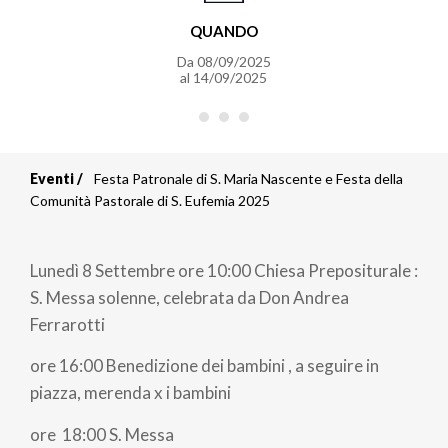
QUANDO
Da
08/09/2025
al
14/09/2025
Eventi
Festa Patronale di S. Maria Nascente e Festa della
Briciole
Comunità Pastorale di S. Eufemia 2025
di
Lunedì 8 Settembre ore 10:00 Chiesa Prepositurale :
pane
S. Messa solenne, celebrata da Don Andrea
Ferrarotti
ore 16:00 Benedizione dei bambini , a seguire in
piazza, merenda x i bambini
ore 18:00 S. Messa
========================
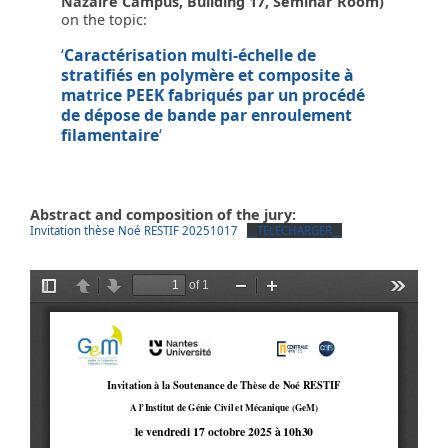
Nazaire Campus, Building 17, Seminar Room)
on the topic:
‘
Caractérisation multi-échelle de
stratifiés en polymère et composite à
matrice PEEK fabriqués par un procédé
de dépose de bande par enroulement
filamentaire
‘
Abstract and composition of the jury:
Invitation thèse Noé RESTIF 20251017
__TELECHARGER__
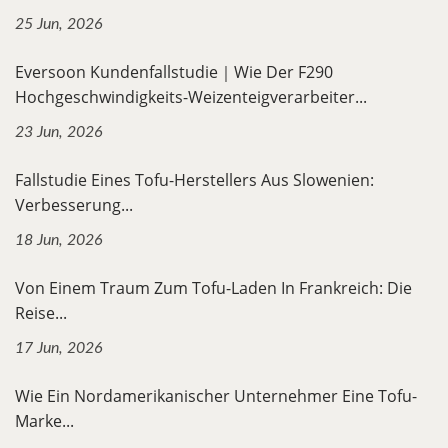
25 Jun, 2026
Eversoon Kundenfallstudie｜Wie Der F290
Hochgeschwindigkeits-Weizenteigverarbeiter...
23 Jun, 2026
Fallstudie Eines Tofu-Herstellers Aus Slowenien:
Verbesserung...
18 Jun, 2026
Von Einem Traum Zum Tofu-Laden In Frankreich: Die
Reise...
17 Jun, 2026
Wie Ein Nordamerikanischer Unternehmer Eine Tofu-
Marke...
========================
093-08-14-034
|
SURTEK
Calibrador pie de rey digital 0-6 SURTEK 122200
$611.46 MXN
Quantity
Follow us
========================
**REQUIREMENT**
Count how many lines above carry the word "Messa". Only the number is required.

**OUTPUT FOR THIS EXERCISE**
2